Ho visto “Ida” di Paweł Pawlikowski

E’ tornato nelle sale Ida, in virtù del successo come miglior film straniero agli Oscar 2015 avendo avuto la meglio, tra gli altri, dell’argentino Storie pazzesche e del mauritano Timbuktu.
Il regista polacco Paweł Pawlikowski ha firmato un film strepitoso dal punto di vista estetico, con inquadrature molto accurate a cui ha giovato senza dubbio la fotografia in bianco e nero. Per i dialoghi scarni, i lunghi silenzi, l’austerità della storia mi ha ricordato il cinema di Robert Bresson. In effetti Pawlikowski chiede pochissima recitazione alle due attrici protagoniste, Agata Trzebuchowska (Anna/Ida, la novizia) e Agata Kulesza (Wanda, la zia). Sono sufficienti i primi piani dei loro volti per capire il lavoro di introspezione dei personaggi.
Dentro il film c’è un pezzo di storia polacca, dai crimini nazisti dell’Olocausto a quelli stalinisti degli anni ’50. La vicenda è ambientata nel 1962, quando Anna, orfana cresciuta in convento, sta per prendere i voti. La madre superiora la invita, prima di compiere questo passo, a prendere contatto con l’unica parente rimastale, la zia Wanda Gruz. Anche se malvolentieri la ragazza si reca a Varsavia a incontrare la zia che le rivela che in realtà il suo nome è Ida e la sua origine è ebrea. I genitori erano stati uccisi sommariamente durante la guerra e la piccola Ida era stata affidata a un convento. Subito emergono i contrasti tra le due donne. Wanda è una single, disinvolta sessualmente e semi alcolizzata, depressa, chiaramente a disagio con la vita e con un passato (che è anche quello della Polonia) difficile da dimenticare. E’ stata combattente antinazista, è magistrato e militante comunista e in questa veste ha anche condannato a morte degli oppositori al regime. Anna/Ida non si lascia fuorviare dalle sue intenzioni: chiede solo di poter rintracciare il luogo dove sono stati sepolti i genitori per fare poi ritorno al convento in tempo per la cerimonia dei voti. Wanda e Ida per alcuni giorni girano insieme la Polonia, ritrovano i luoghi, rintracciano i carnefici e si fanno accompagnare in un bosco per disseppellire le spoglie dei parenti, poi ricomposte in un cimitero ebraico a Lublino. Questa parte è un piccolo road-movie all’interno del film, un viaggio nelle miserie di quegli anni.

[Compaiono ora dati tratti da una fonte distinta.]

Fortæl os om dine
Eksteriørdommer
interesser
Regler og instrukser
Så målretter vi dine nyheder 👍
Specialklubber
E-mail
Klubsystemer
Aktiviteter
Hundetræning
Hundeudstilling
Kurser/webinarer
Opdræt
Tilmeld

Ida ha così conosciuto la vita al di fuori del convento, i piaceri a cui la zia non si sottrae ma soprattutto l’origine della sua famiglia e la crudeltà umana. Rientrata al convento, non si sente pronta e rimanda l’ingresso definitivo nella congregazione. Nel frattempo giunge la notizia del suicidio di Wanda, così Ida ritorna a Varsavia per i funerali. La rivediamo in casa della zia dove, smesso il saio da novizia, si veste coi suoi abiti. Fuma, beve, sperimenta tutti i piaceri a cui si dedicava la zia, compresi quelli carnali. Sarà la sua scelta ultima? Il breve, scarno dialogo conclusivo con il giovane sassofonista con cui ha fatto l’amore e che le propone di sposarla è da storia del cinema.

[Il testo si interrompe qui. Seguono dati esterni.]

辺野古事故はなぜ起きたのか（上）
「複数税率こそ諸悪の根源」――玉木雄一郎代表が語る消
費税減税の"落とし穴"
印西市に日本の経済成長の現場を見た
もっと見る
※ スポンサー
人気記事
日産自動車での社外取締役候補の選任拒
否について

Film capolavoro sulla fede, sulle contraddizioni delle religioni, sull’antisemitismo, sui retaggi dei crimini nazisti e comunisti. Su tutto questo si stagliano due indimenticabili figure di donna. Oscar strameritato.

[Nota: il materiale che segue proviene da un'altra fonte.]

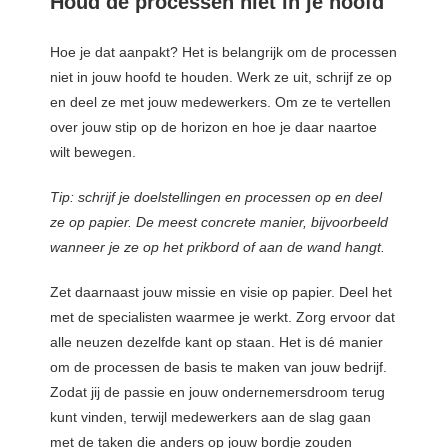
Houd de processen niet in je hoofd
Hoe je dat aanpakt? Het is belangrijk om de processen
niet in jouw hoofd te houden. Werk ze uit, schrijf ze op
en deel ze met jouw medewerkers. Om ze te vertellen
over jouw stip op de horizon en hoe je daar naartoe
wilt bewegen.
Tip: schrijf je doelstellingen en processen op en deel
ze op papier. De meest concrete manier, bijvoorbeeld
wanneer je ze op het prikbord of aan de wand hangt.
Zet daarnaast jouw missie en visie op papier. Deel het
met de specialisten waarmee je werkt. Zorg ervoor dat
alle neuzen dezelfde kant op staan. Het is d
é
manier
om de processen de basis te maken van jouw bedrijf.
Zodat jij de passie en jouw ondernemersdroom terug
kunt vinden, terwijl medewerkers aan de slag gaan
met de taken die anders op jouw bordje zouden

Il personaggio di Wanda Gruz è ispirato a Helena Wolińska-Brus, magistrato militare implicata in tristi pagine della vita polacca. Riparata in Inghilterra dopo la crisi del 1968 per lei venne chiesta più volte, inutilmente, l’estradizione dopo la caduta del comunismo. Ma questa è ancora un’altra storia.